#### ASSIGNMENT
Going through the data below, please show each line containing the string "可爱拉面".

------

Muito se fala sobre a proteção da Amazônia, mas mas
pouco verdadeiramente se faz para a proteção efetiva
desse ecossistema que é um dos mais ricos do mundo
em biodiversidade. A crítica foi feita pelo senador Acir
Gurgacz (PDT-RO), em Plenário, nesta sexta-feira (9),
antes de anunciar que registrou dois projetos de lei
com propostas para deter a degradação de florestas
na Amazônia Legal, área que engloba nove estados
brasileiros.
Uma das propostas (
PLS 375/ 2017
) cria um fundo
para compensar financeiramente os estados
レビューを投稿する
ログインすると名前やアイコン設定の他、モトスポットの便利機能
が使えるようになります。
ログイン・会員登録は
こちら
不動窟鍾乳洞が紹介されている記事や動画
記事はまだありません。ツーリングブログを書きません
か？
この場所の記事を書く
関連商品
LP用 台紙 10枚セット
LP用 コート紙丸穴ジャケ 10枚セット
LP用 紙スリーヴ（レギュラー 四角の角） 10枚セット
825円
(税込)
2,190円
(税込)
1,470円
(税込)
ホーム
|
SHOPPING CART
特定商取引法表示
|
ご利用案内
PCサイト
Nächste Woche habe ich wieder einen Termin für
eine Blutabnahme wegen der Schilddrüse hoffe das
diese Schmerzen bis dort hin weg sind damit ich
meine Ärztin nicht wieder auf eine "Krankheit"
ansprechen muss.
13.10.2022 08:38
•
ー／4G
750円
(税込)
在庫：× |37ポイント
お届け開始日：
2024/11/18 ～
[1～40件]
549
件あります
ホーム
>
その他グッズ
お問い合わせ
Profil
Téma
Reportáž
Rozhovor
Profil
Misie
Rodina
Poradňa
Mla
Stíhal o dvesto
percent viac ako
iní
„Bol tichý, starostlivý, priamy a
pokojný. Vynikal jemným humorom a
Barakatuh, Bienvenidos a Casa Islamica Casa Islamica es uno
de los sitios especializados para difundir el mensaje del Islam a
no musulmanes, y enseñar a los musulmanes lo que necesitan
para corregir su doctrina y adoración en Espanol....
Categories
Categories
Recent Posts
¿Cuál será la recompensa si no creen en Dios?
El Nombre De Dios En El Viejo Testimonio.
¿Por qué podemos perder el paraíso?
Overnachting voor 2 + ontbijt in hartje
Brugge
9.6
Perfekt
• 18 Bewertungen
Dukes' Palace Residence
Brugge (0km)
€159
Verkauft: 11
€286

------

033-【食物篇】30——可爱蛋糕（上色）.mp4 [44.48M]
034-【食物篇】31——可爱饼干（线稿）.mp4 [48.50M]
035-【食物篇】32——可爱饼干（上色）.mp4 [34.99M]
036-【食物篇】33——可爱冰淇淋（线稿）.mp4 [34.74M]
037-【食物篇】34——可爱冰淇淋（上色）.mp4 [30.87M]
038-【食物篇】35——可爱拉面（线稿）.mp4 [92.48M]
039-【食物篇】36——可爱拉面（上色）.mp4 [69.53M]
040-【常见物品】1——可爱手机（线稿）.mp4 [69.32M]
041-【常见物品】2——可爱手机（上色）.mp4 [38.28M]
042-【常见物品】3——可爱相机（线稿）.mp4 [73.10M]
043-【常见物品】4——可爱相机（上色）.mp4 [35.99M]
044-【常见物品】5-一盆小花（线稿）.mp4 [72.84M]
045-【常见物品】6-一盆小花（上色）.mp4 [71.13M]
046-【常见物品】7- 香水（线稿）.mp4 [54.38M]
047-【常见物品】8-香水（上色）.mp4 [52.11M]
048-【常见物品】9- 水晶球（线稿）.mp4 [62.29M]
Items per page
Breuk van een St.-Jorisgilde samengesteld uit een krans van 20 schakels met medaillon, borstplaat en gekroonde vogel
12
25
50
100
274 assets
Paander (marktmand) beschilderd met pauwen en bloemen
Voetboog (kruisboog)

------

#### TASK OUTPUT
038-【食物篇】35——可爱拉面（线稿）.mp4 [92.48M]
039-【食物篇】36——可爱拉面（上色）.mp4 [69.53M]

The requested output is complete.